Black Mountain passes budget for 2017-18 fiscal year

Tax rate remains among lowest in Buncombe County

Fred McCormick

While North Carolina leaders crept toward adopting a $23 billion budget and Buncombe County approving its own $433 million budget June 20, Black Mountain on June 19 solidified its 2017-18 budget of just over $11 million.

Rachel Blattner leads an aqua-cise class at Black Mountain Pool in this 2015 photo.

The town budget emphasizes reducing debt, increasing the town's fund balance and investing in capital projects while maintaining the lowest tax rate among Buncombe County's six municipalities.

“This is a (tax) revaluation year, and in these years we’re required to publish a revenue-neutral rate,” town manager Matt Settlemyer said. “That rate for the town of Black Mountain this year 33.29 cents per $100 of valuation. We’ve looked at a rate of 33.25 cents per $100 of valuation for the upcoming year.”

That rate, just below the published revenue-neutral rate, was approved by the board. The budget passed by the county included a property tax rate of 53.9 cents per $100 of valuation - lower than last year, but 2.6 cents above the revenue-neutral rate.

The city of Asheville adopted its $176 million budget June 13. Its budget included a tax rate of 42.89 cents per $100 of valuation, 3.5 cents above the published revenue-neutral rate.

Settlemyer noted that other towns in the county such as Weaverville and Biltmore Forest also set rates above the revenue-neutral mark. Montreat’s 41 cents per $100 of valuation, approved by its governing body June 20, is the same that it was a year ago.

“It is amazing that not only have we been the lowest with tax rates, but we’re going to continue being the lowest,” Black Mountain mayor Michael Sobol said during the town's budget hearing.

The $11,120,919 budget is 6.31 percent higher than last fiscal year's. The majority of the increase can be attributed to debt reduction and an increase in capital expenditures, according to Settlemyer.

The town will spend $591,269 on debt principal and interest in the 2017-18 fiscal year, with $222,000 of that going to paying off the Lakeview Pool in August. Paying the pool off early will save the town $25,000 in interest over the next seven years.

“From 2012 to 2018 our debt has been reduced from a little over $5 million to a little over $2.5 million,” Settlemyer told the board during the hearing. “So there’s been a 51 percent decrease over the last six years.”

A focus on decreasing the debt has allowed the town to increase its fund balance, or savings, to an estimated $4.8 million. The unassigned fund balance - that which can be used for anything - is just over $3 million.

“The trend is the fund balance has gone up and debt service has gone down,” Settlemyer said. “In 2012 we had 14 debt-related projects.
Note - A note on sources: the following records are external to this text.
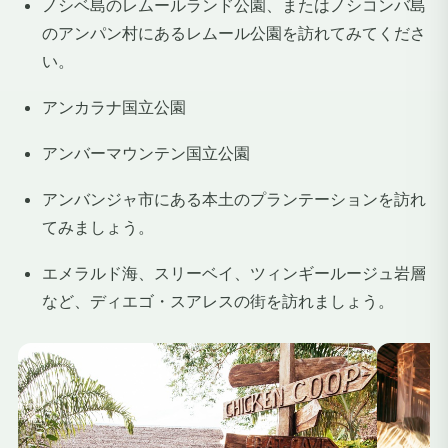
ノシベ島のレムールランド公園、またはノシコンバ島
のアンパン村にあるレムール公園を訪れてみてくださ
い。
アンカラナ国立公園
アンバーマウンテン国立公園
アンバンジャ市にある本土のプランテーションを訪れ
てみましょう。
エメラルド海、スリーベイ、ツィンギールージュ岩層
など、ディエゴ・スアレスの街を訪れましょう。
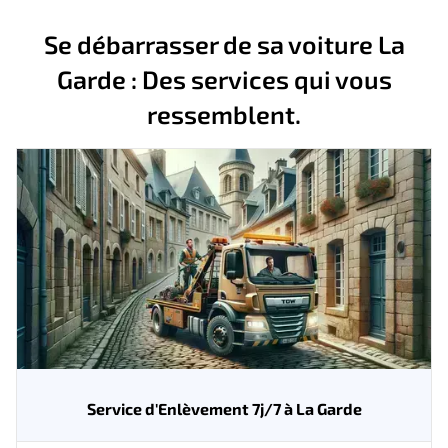
Se débarrasser de sa voiture La
Garde : Des services qui vous
ressemblent.
Service d'Enlèvement 7j/7 à La Garde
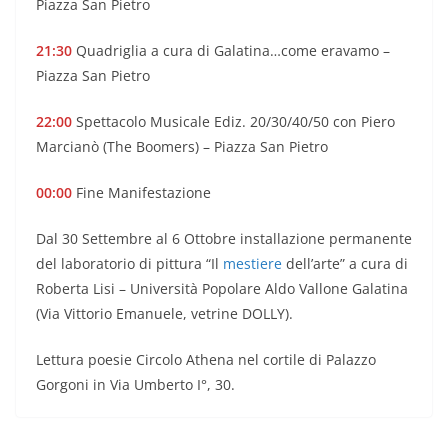
Piazza San Pietro
21:30
Quadriglia a cura di Galatina…come eravamo –
Piazza San Pietro
22:00
Spettacolo Musicale Ediz. 20/30/40/50 con Piero
Marcianò (The Boomers) – Piazza San Pietro
00:00
Fine Manifestazione
Dal 30 Settembre al 6 Ottobre installazione permanente
del laboratorio di pittura “Il
mestiere
dell’arte” a cura di
Roberta Lisi – Università Popolare Aldo Vallone Galatina
(Via Vittorio Emanuele, vetrine DOLLY).
Lettura poesie Circolo Athena nel cortile di Palazzo
Gorgoni in Via Umberto I°, 30.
With the approval of this budget we'll have four."

Total budget expenditures for the golf course in the coming fiscal year are slightly more than $630,000.

"We've reduced the golf course expenditures by 2.69 percent," Settlemyer said. "We also raised a handful of rates at the golf course in April in an attempt to continue to generate money."

Rainy days in April and May will likely cause the course the fall just short of paying for itself in the 2016-17 fiscal year.

The town anticipates spending money on four capital projects in the upcoming year - improvements to Veterans Park, the second phase of the Riverwalk Greenway, the Upper Swannanoa River Watershed Restoration Plan and the already completed Tomahawk Branch bank restoration, A total of $40,000 is set aside for improvements at Lake Tomahawk and the Lakeview Center for Active Aging.

Black Mountain water customers will see a 1 percent rate increase in the coming fiscal year. That would amount to an increase of 38 cents a month for households using 5,000 gallons of water in the monthly billing period.

"This board's done a great job reducing debt," Sobol said before the budget went up for a final vote. "(Alderman) Don (Collins) has done a great job leading the way on that."